La scena della partenza del treno è una delle pagine più intense di questo libro straordinario: al momento di salutare i genitori, i ragazzini si levano il prezioso cappotto e lo lanciano alle mamme: servirà ai fratellini rimasti al gelo dell'inverno imminente. Farà lo stesso anche Amerigo, anche se Luigi, suo fratello maggiore, è morto di malattia; ma ugualmente Antonietta potrà farsene una giacchetta, ed è proprio l'ultima immagine che Amerigo conserva di sua madre, quella della donna che stringe al petto quel pezzo di stoffa preziosa. Il periodo che Amerigo trascorre a Modena, in campagna, con la sua nuova famiglia, è una parte fondamentale della storia italiana del dopoguerra.

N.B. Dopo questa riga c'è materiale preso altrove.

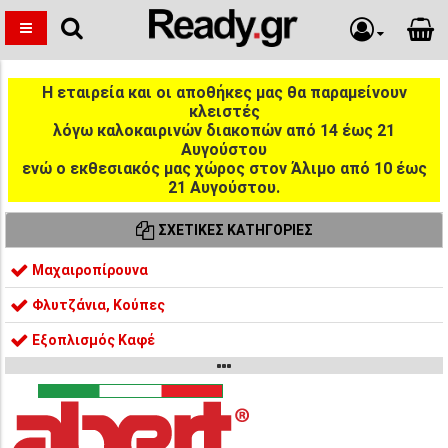
Η εταιρεία και οι αποθήκες μας θα παραμείνουν
κλειστές
λόγω καλοκαιρινών διακοπών από 14 έως 21
Αυγούστου
ενώ ο εκθεσιακός μας χώρος στον Άλιμο από 10 έως
21 Αυγούστου.
ΣΧΕΤΙΚΈΣ ΚΑΤΗΓΟΡΊΕΣ
Μαχαιροπίρουνα
Φλυτζάνια, Κούπες
Εξοπλισμός Καφέ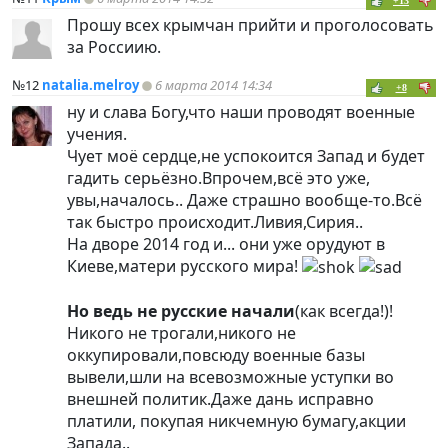
+13
Прошу всех крымчан прийти и проголосовать
за Россиию.
№12
natalia.melroy
6 марта 2014 14:34
+8
ну и слава Богу,что наши проводят военные
учения.
Чует моё сердце,не успокоится Запад и будет
гадить серьёзно.Впрочем,всё это уже,
увы,началось.. Даже страшно вообще-то.Всё
так быстро происходит.Ливия,Сирия..
На дворе 2014 год и... они уже орудуют в
Киеве,матери русского мира!
Но ведь не русские начали
(как всегда!)!
Никого не трогали,никого не
оккупировали,повсюду военные базы
вывели,шли на всевозможные уступки во
внешней политик.Даже дань исправно
платили, покупая никчемную бумагу,акции
Запада..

La famiglie contadine impegnate nella ricostruzione del Paese attraverso l'impegno politico e sindacale, la solidarietà di classe, la cultura del lavoro, vengono narrate attraverso i personaggi dell'austera Derna, dell'accogliente Rosa, del babbo Alcide, dei ragazzi coetanei che si chiamano Rivo, Luzio, Nario...
 
"Sebben che siamo donne, paura non abbiamo" è la canzone popolare che serpeggia nel lungo racconto. Amerigo cresce amando la musica, incoraggiato dall'accordatore di pianoforte Alcide, che costruirà per lui un piccolo violino. E' lungo e commovente il finale nel romanzo-verità di Viola Ardone. Affrontato da varie angolazioni l'autrice esamina il rapporto profondo tra genitori e figli, veri o adottati, vicini e lontani, forse mai conosciuti ma non meno amati. Un amore grande che supera la biologia, che si manifesta attraverso l'impegno politico e sociale, in un momento particolare in cui l'Italia, nord e sud, si sentì unita nella voglia di ricostruire un tessuto sociale lacerato. Maddalena, Derna, Antonietta, la Pachiocchia, la Zandragliona, donne diverse, appartenenti a mondi distanti, a dialetti sconosciuti, sono testimoni coraggiose di un pezzo di  storia italiana minore, forse, ma evocativa di un'atmosfera irripetibile. Una lezione che oggi ci serve, ci fa ripensare a noi stessi e alle nostre posizioni spesso così egoistiche, autoreferenziali, sostanzialmente perdenti in umanità e ricchezza spirituale.